Syeikh Ibnu ‘Athaillah As-Sakandary berkata, "Manakala
anda terjerumus dalam dosa, janganlah kenyataan itu membuatmu putus asa dalam
meraih Istiqomahmu dengan Tuhanmu. Kadang-kadang, – siapa tahu – itulah akhir
dosa yang ditakdirkan oleh Allah padamu.”
Jadikan keterjerumusan itu sebagai pintu taubat dan inabah demi beharap
kepada Allah Ta’ala, sekaligus sebagai pintu khauf (rasa takut) kepadaNya.
Sebab putus asa terhadap rahmat Allah itu bentuk tipudaya yang gelap, bahkan
syetan harus berputus asa karena tidak mampu memperdayai anda dibalik tindakan
dosa itu.
Imam Al-Ghazaly ra, menegaskan, “Sebagaimana dosa merebut anda, dan kembali
kepada dosa sebagai aktivitas anda, maka jadikanlah taubat dan kembali
kepadaNya sebagai aktivitas. Karena orang yang beristighfar tidak akan
mengulang-ulang dosanya, walau ia mengulang tujuhpuluh kali setiap harinya.”

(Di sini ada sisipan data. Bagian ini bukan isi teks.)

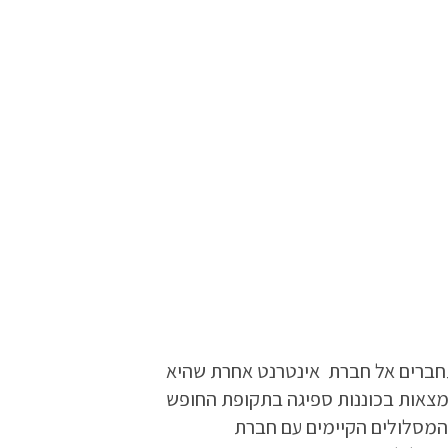
תחברים אל חברת אינטרנט אחרת שהיא
נמצאות בכוננות ספיגה בתקופת החופש
המסלולים הקיימים עם חברת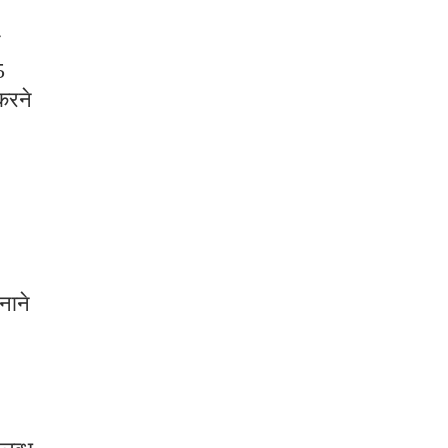
5
 करने
नाने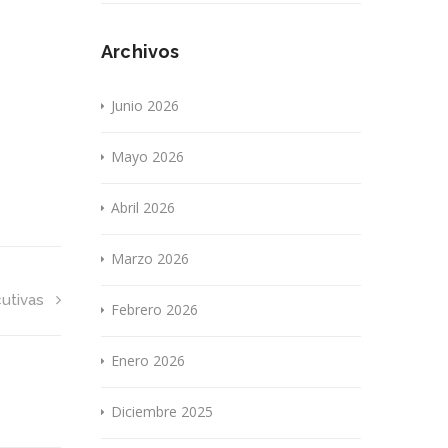
Archivos
Junio 2026
Mayo 2026
Abril 2026
Marzo 2026
utivas
Febrero 2026
Enero 2026
Diciembre 2025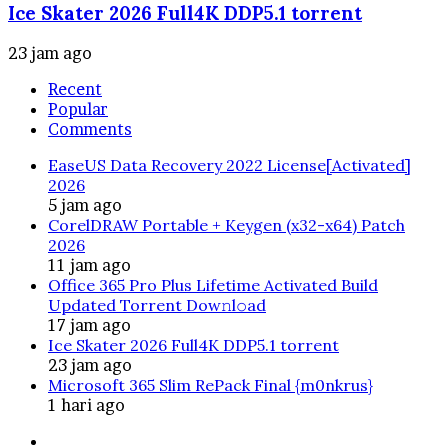
Ice Skater 2026 Full4K DDP5.1 torrent
23 jam ago
Recent
Popular
Comments
EaseUS Data Recovery 2022 License[Activated]
2026
5 jam ago
CorelDRAW Portable + Keygen (x32-x64) Patch
2026
11 jam ago
Office 365 Pro Plus Lifetime Activated Build
Updated Torrent Dow𝚗l𝚘аd
17 jam ago
Ice Skater 2026 Full4K DDP5.1 torrent
23 jam ago
Microsoft 365 Slim RePack Final {m0nkrus}
1 hari ago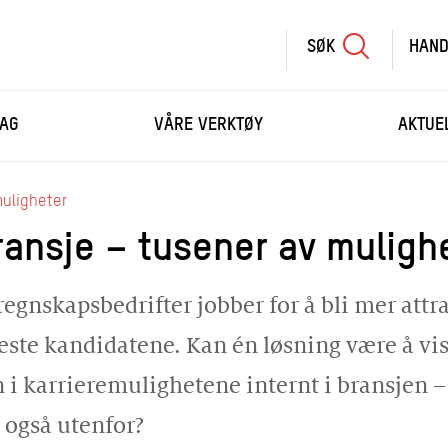
SØK
HAND
SØK
SKRIV
AG
VÅRE VERKTØY
AKTUE
INN
SØKETEKST
HANDLEKURV
muligheter
ransje – tusener av muligh
HANDLE FLERE KURS
egnskapsbedrifter jobber for å bli mer attr
beste kandidatene. Kan én løsning være å vi
 i karrieremulighetene internt i bransjen –
 også utenfor?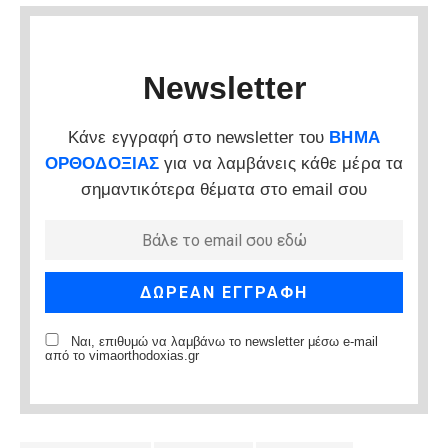
Newsletter
Κάνε εγγραφή στο newsletter του
ΒΗΜΑ
ΟΡΘΟΔΟΞΙΑΣ
για να λαμβάνεις κάθε μέρα τα
σημαντικότερα θέματα στο email σου
Ναι, επιθυμώ να λαμβάνω το newsletter μέσω e-mail
από το vimaorthodoxias.gr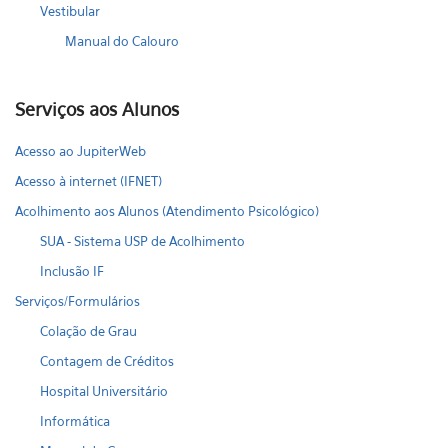
Vestibular
Manual do Calouro
Serviços aos Alunos
Acesso ao JupiterWeb
Acesso à internet (IFNET)
Acolhimento aos Alunos (Atendimento Psicológico)
SUA - Sistema USP de Acolhimento
Inclusão IF
Serviços/Formulários
Colação de Grau
Contagem de Créditos
Hospital Universitário
Informática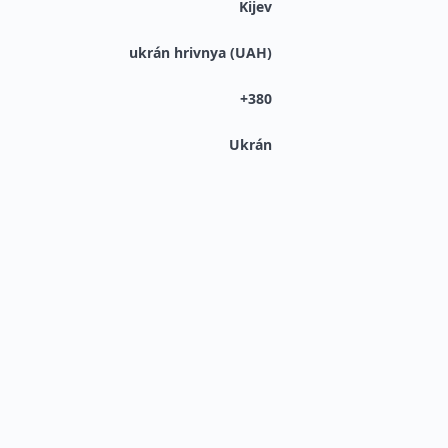
Kijev
ukrán hrivnya (UAH)
+380
Ukrán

Kita bisa mengambil pelajaran dari Fir’aun, yang dosanya benar-benar
memuncak dan paling besar, toh Allah Ta’ala masih memerintahkan kepada
Nabi Musa as dan Nabi Harun as, “Katakan padanya dengan kata-kata yang
lembut, siapa tahu ia bisa tersadarkan atau ia memiliki rasa gentar dan takut
(Kepada Allah SWT).” (Thaha 44)
Betapa banyak orang yang kembali bertobat dan menjadi Istiqomah gara-gara
perbuatan dosanya, dan sebaliknya betapa banyak orang yang akhirnya malah
maksiat gara-gara ibadahnya, dimana ia bangga dengan prestasi amal ibadah, lalu
takjub pada diri sendiri, kemudian riya’ dan takabur.
Optimisme pada rahmat dan anugerah Allah Ta’ala harus menjadi titik utama ke
depan. Karena bila manusia bertaubat dengan taubatan Nasuha, malah seluruh
dosanya diampuni.
Tetapi jangan sampai manusia meremehkan perbuatan dosa dengan beralibi,
“Allah Maha Ampun, atau ampunan Allah lebih besar dibanding dosanya, atau apa
artinya dosaku kalau dibanding rahmat Allah….” dst. Yang menggiring seseorang
terbelit dosa terus menerus.
Pandangan Ibnu Athaillah untuk mengingatkan kita agar kita tidak putus asa pada
RahmatNya, bahkan dalam kondisi terpuruk oleh dosa sekali pun.
Allah SWT, justru menghampiri kepada para pendosa agar kembali kepadaNya,
karena dibalik “kembali” itu ada “cinta” yang begitu agung dariNya. Cinta itu
sangat luhur dan besar nilainya disbanding apa pun. “Sesungguhnya Allah
mencintai orang-orang yang taubat.” Begitu ditegaskan dalam Al-Qur’an.
Bahkan di awal kitab Al-Hikam ini disebutkan, “Tanda-tanda manusia
bergantung dan mengandalkan amalnya, adalah kehilangan harapan (terhadap rahmat
Allah) ketika berbuat dosa.”
Rasa kehilangan akan harapan ampunan dan rahmat adalah bentuk pesimisme yang
berbahaya, karena pada saat yang sama seseorang tidak menggantungkan diri pada
Sang Pencipta Amal, malah menggantungkan pada amal itu sendiri yang diklaim
sebagai perbuatannya.
Padahal amal baik tidak menjamin seseorang masuk syurga, dan amal buruk
tidak otomatis seseorang pasti masuk neraka. Masuk neraka itu semata karena
keadilan Allah, dan masuk syurga karena rahmat dan ridhoNya.
Bila anda meraih rahmat dan ridhoNya, maka taat dan kepatuhan anda sebagai
tanda memang anda ditakdirkan masuk syurga. Sedangkan bagi mereka yang
mendapat keadilan Allah SWT, (na’udzubillahi min dzaalik) seseorang ditandai
dengan berbuat maksiat dan menuruti nafsunya belaka di dunia.